> Every single Australian's ID will have to be verified (in order to confirm their age). > > Depending on the degree of cooperation (/coercion) the Australian government has with social media companies, the Aus Govt will be able to access citizen social media data with relative ease. So no more pseudo anonymous accounts (or, at least, they'll be made more difficult, especially for non-technical folk).
This isn't a given. It is quite possible to build a reasonably anonymous system to verify age at signup.
As a simplified model: the government creates a website where with your government id/login, they will give you an age-verification-valid-for-5-minutes token - basically just "holder is 16+" signed with their signature & the current time. Websites request a new valid token at signup. End result is that government only knows you're _maybe_ doing _something_ 16+, and the website doesn't know who you are, just that you're old enough (this is clearly improveable, it's just a basic example).
Whether anything like this will be implemented is a hard question of course. The current alternatives I've seen seem to be a fully privatised version of this, where a private company has a video call where you hold up your ID - that eliminates the government, but seems like a whole bunch of privacy concerns in itself too (not to mention being wildly inefficient & probably not very reliable).

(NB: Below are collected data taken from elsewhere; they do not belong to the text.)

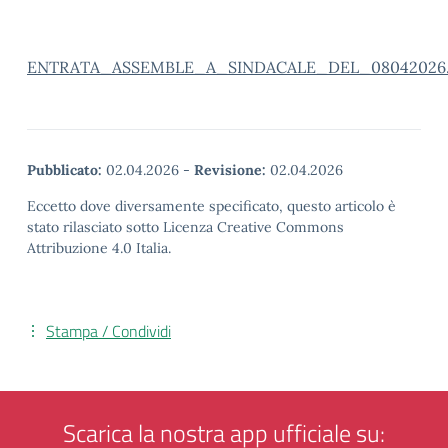
ENTRATA_ASSEMBLE_A_SINDACALE_DEL_08042026.p
Pubblicato:
02.04.2026
-
Revisione:
02.04.2026
Eccetto dove diversamente specificato, questo articolo è
stato rilasciato sotto Licenza Creative Commons
Attribuzione 4.0 Italia.
Stampa / Condividi
Scarica la nostra app ufficiale su:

This comes up on every single HN thread about the topic, but I don’t understand how people aren’t seeing the obvious abuse angle:
Create a market for anonymous age verification tokens. People pay $5 to someone to create an age authorization for them. 17 year old kid (who is old enough under this law) spends all day creating anonymous age auth tokens to sell to people who want them.
Entire system subverted with profit motive.
The next phase of the argument is to argue for rate limiting or extra logging, but the more you force that the more you degrade privacy or introduce unreasonable restrictions. “Sorry, I can’t sign up for the wiki today because I already used my quota of 2 government age checks today”. Still leaves plenty of room for 17 year old kids to earn $10 a day farming out their age checks.
The entire argument that anonymous crypto primitive will solve this problem is tiresome.
this is the same argument as "why have government id cards, someone could just use a fake beard and use their older classmates id". Any system allows for some gaps, similar to how creditcard transactions make transactions safer but on either side of that transaction there some "insurance" and some leeway if someone really wanted to.
Why not lock device/accounts as minor and put onus on school and parents to ensure devices are appropriately tagged? At least for pre-teens I strongly think it shall work.
Because it will take about 1 month till there is some service the parents will want the kids to use that wont be available on such device (a kids show, a kids game, a page necessary for homework). So, they will have strong motivation to not label them as such.
This is one of the main motivating examples for attribute-based credentials, which provably only reveal the selected attribute to verifiers.
You’re right that it’s possible, absolutely. The problem is the government would first have to want to do that. If they’re planning to hoover up social media usage data then they probably won’t.